Legal Validity of Fatwas And Religious Dictates

Legal Validity of Fatwas And Religious Dictates

Exactly five years ago, on July 7th 2014, the Supreme Court of India had ruled on validity of Fatwas (Religious Dictates).

Religion plays a major role in lives of many people. Whatever said and done in the name of religion gets acceptance even if it is illogical and irrational and sometimes illegal. Individuals and organisations who are at the helm of religions often bank on such tendencies of a believer common man and issue religious dictates.

Though some dictates are plainly on the realm of religious affairs of an individual, there are other which infringe the fundamental and human rights of individuals including right to life, dignity, freedom and privacy.

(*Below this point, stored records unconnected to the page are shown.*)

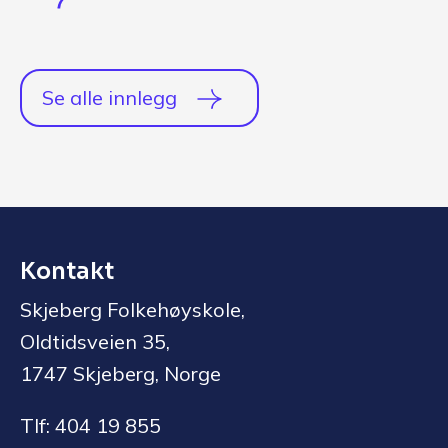
Se alle innlegg
Kontakt
Skjeberg Folkehøyskole,
Oldtidsveien 35,
1747 Skjeberg, Norge
Tlf: 404 19 855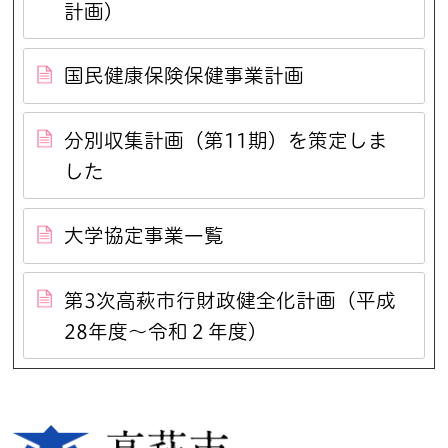
計画）
国民健康保険保健事業計画
分別収集計画（第11期）を策定しま
した
大学協定事業一覧
第3次高萩市行財政健全化計画（平成
28年度～令和２年度）
高萩市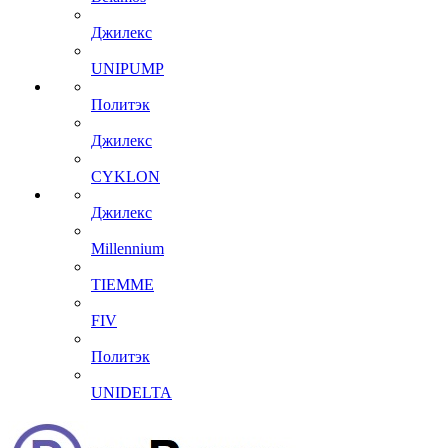
Джилекс
UNIPUMP
Политэк
Джилекс
CYKLON
Джилекс
Millennium
TIEMME
FIV
Политэк
UNIDELTA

Our nation has witnessed gruesome crimes committed in the name of such dictates.

The scope of this article is to examine the validity of Religious dictates.

Khap Panchayats

In a significant judgment, the Supreme Court had, in March 2018, held that any attempt by Khap Panchayats or any other assembly to scuttle or prevent two consenting adults from marrying is absolutely "illegal". Any kind of torture or torment or ill-treatment in the name of honour that tantamounts to atrophy of choice of an individual relating to love and marriage by any assembly, whatsoever nomenclature it assumes, is illegal and cannot be allowed a moment of existence, the then CJI Dipak Misra had said.

It further held that 'Khap Panchayats' or such assembly should not take the law into their hands and further cannot assume the character of the law implementing agency, for that authority has not been conferred upon them under any law. The bench also issued several directives in this regard.

Shariah Court and Fatwas

Exactly five years ago, on July 7th 2014, the Supreme Court of India had ruled on validity of Fatwas (Religious Dictates).

On a petition filed by Vishwa Lochan Madan, the Apex Court bench comprising of Chandramauli Kr. Prasad and Pinaki Chandra Ghose held that no individual/institution by any name, shall give verdict or issue Fatwa touching upon the rights, status and obligation, of an individual unless such an individual has asked for it.

It further held that Fatwa does not have a force of law and thus it cannot be enforced by any process using coercive method. However, the Court did not interfere with the practice of issuance of Fatwa on a religious issue or any other issue so long it does not infringe upon the rights of individuals guaranteed under law. It said:

"In a case the person involved or the person directly interested or likely to be affected being incapacitated, by any person having some interest in the matter. Issuance of Fatwa on rights, status and obligation of individual Muslim, in our opinion, would not be permissible, unless asked for by the person concerned or in case of incapacity, by the person interested. Fatwas touching upon the rights of an individual at the instance of rank strangers may cause irreparable damage and therefore, would be absolutely uncalled for. It shall be in violation of basic human rights. It cannot be used to punish innocent. No religion including Islam punishes the innocent. Religion cannot be allowed to be merciless to the victim. Faith cannot be used as dehumanising force."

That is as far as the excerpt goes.